India – With the ball, all-rounder Harmanpreet Kaur’s unpredictable brand of spin has plenty of variations, and although she can leak runs, batters find it hard to pick her. Consequently, she took wickets, and best of all these were at a high strike rate of 7 wickets in just 11 overs. Anuja Patil and Ekta Bisht provided more economical spin support.
India’s batting was spearheaded by Veda Krishnamurthy, who showed impressive form. She has strong hitting ability, can manoeuvre the field, and was better able to set a decent clip early on than the rest of their top order. The other batters struggled to get going for much of the time, with too few cameo contributions, which ultimately cost India a semi-final berth. The focus seemed to be too much on big hitting and not enough on working the ball into gaps for the batters to get themselves in. Were they too focused on crowd-pleasing, when simply going for the win in the most efficient fashion would have sufficed? Only they will know.
How India dealt with the pressure of playing in front of an expectant home crowd would be key to their chances. This handling of pressure represents the next step up for all the rapidly improving sides like India, Pakistan, Sri Lanka and Bangladesh. When the scales finally fall from the eyes of the viewing public in their home countries, and they realise that they have (and have had, all along!) a women’s team really worth supporting, along will come the next challenge – pressure to perform.

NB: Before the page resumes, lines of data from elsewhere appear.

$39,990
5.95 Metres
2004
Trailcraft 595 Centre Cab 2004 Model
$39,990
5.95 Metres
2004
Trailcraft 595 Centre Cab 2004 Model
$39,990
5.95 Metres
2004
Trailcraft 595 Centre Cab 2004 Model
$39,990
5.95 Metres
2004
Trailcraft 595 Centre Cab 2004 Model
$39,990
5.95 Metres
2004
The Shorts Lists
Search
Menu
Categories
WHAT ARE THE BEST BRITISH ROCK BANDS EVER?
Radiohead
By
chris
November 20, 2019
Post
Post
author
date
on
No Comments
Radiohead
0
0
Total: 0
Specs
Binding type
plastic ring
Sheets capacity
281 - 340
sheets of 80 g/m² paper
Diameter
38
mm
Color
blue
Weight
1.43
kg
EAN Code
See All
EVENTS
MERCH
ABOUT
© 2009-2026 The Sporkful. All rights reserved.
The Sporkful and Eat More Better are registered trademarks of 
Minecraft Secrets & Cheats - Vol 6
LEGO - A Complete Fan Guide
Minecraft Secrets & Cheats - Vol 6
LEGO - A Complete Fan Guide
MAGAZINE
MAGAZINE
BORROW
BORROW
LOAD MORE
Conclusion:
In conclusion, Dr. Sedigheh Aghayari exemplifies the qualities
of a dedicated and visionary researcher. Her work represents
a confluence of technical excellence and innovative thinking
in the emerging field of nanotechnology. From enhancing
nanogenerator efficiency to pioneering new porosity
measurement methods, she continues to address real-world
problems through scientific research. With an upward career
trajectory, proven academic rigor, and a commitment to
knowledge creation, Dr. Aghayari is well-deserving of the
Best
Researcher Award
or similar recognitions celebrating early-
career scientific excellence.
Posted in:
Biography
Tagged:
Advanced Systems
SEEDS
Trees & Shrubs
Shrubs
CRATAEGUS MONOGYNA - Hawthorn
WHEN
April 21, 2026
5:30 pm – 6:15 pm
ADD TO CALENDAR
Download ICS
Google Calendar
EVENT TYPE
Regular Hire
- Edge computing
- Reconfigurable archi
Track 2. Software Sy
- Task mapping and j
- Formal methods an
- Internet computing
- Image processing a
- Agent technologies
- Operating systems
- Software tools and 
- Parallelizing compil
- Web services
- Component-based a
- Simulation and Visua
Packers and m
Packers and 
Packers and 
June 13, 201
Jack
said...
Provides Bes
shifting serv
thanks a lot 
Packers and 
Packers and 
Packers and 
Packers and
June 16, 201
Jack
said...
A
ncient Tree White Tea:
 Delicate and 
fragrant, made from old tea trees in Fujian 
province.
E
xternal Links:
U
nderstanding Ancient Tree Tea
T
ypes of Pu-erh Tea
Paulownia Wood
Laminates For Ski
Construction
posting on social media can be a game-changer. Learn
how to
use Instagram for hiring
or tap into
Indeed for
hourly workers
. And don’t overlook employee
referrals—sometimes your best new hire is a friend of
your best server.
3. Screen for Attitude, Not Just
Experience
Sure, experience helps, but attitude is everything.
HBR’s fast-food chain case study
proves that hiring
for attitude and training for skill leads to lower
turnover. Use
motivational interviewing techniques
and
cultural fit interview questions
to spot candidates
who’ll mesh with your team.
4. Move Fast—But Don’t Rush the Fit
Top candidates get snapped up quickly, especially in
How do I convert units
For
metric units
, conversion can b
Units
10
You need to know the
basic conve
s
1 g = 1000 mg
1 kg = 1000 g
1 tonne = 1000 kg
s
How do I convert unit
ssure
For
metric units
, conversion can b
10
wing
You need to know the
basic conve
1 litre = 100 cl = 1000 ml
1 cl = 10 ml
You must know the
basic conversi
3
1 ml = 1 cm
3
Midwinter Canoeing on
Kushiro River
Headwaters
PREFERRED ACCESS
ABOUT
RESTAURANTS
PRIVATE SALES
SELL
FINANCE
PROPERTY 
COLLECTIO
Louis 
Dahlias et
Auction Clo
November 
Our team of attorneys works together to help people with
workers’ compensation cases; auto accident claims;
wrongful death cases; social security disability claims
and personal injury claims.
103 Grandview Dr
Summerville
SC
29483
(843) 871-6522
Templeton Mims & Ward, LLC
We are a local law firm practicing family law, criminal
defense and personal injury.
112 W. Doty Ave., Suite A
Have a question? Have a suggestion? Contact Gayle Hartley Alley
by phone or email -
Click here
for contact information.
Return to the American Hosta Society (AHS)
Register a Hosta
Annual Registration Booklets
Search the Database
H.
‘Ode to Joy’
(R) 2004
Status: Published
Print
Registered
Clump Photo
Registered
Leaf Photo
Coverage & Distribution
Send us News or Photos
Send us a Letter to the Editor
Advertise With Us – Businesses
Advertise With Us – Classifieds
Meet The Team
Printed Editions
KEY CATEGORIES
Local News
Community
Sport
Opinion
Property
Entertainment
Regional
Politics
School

The advantage the more established nations have is that their players are more accustomed to facing the media spotlight. How India froze against Pakistan, and West Indies, under the scrutiny and weight of expectation of a nation, was palpable. Out went the free-flowing run-scoring antics of the Bangladesh game, and instead we saw a nervous, timid India who were clearly overwhelmed by the occasion.